Le HibOO

Zatoïchi

C’est l’histoire d’un aveugle, masseur de profession, mais redoutable samouraï qui se promène de ville en ville. A son histoire viennent se regrouper d’autres aventures annexes d’autres protagonistes, et leur destin va se croiser …

Dernière réalisation du maître Kitano (père du film culte Battle Royal), Zatoïchi fait parti de ces films qui surprennent, tant son contenu est à mille lieux du cinéma occidental. Entre gore, comédie musicale et films de combat traditionnel. Succulent !

Ce qui surprend en regardant Zatoïchi, c’est la qualité esthétique. Musicalement, on navigue à mi-chemin sur des thématiques dignes de Joe Hisaishi, avec une mise en scène proche des comédies musicales. Sur le plan photo, ce sont de véritables fresques : qu’il s’agisse du village, ou des chemins des rizières, le cadre est magnifique. La vision : en effet, les angles de caméra ne sont pas sans rappeler les westerns. Sans oublier les acteurs, tout simplement parfaits.

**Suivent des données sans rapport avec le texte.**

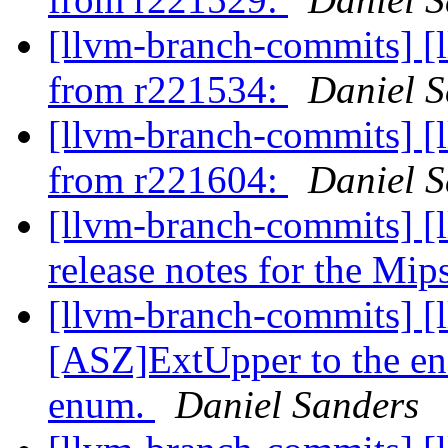
[llvm-branch-commits] [
from r221534:
Daniel S
[llvm-branch-commits] [
from r221604:
Daniel S
[llvm-branch-commits] [
release notes for the Mips
[llvm-branch-commits] [
[ASZ]ExtUpper to the en
enum.
Daniel Sanders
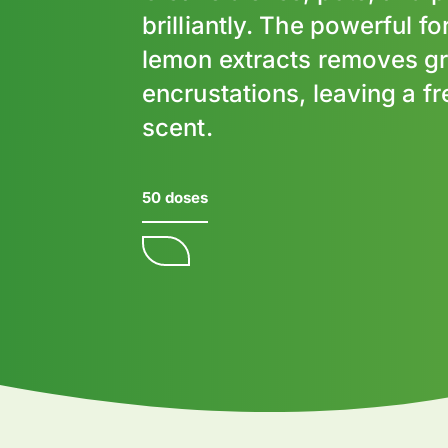
brilliantly. The powerful f
lemon extracts removes g
encrustations, leaving a f
scent.
50 doses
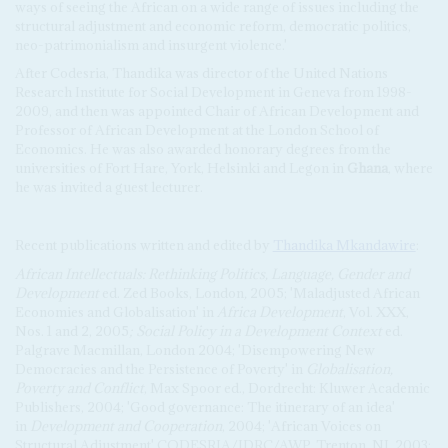
ways of seeing the African on a wide range of issues including the
structural adjustment and economic reform, democratic politics,
neo-patrimonialism and insurgent violence.'
After Codesria, Thandika was director of the United Nations
Research Institute for Social Development in Geneva from 1998-
2009, and then was appointed Chair of African Development and
Professor of African Development at the London School of
Economics. He was also awarded honorary degrees from the
universities of Fort Hare, York, Helsinki and Legon in
Ghana
, where
he was invited a guest lecturer.
Recent publications written and edited by
Thandika Mkandawire
:
African Intellectuals: Rethinking Politics, Language, Gender and
Development
ed. Zed Books, London
,
2005; 'Maladjusted African
Economies and Globalisation' in
Africa Development
, Vol. XXX,
Nos. 1 and 2, 2005
; Social Policy in a Development Context
ed.
Palgrave Macmillan, London
2004; 'Disempowering New
Democracies and the Persistence of Poverty' in
Globalisation,
Poverty and Conflict
, Max Spoor ed., Dordrecht: Kluwer Academic
Publishers, 2004; 'Good governance: The itinerary of an idea'
in
Development and Cooperation
, 2004; 'African Voices on
Structural Adjustment' CODESRIA/IDRC/AWP, Trenton, NJ, 2003;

Un film aux antipodes du cinéma occidental, et qui n’en est pas moins grandiose pour autant : même les scènes de tuerie (attention, il y en a pas mal) sont d’une beauté esthétique évidente, et le film passe vite, très vite. La scène finale est tout simplement géniale, mais chut …

Si les blockbusters sont actuellement la cause de votre indigestion cinéphile, précipitez-vous sur Zatoïchi, qui vous permettra de sursauter, de rire, d’être ému … bref de vivre un grand moment de cinéma.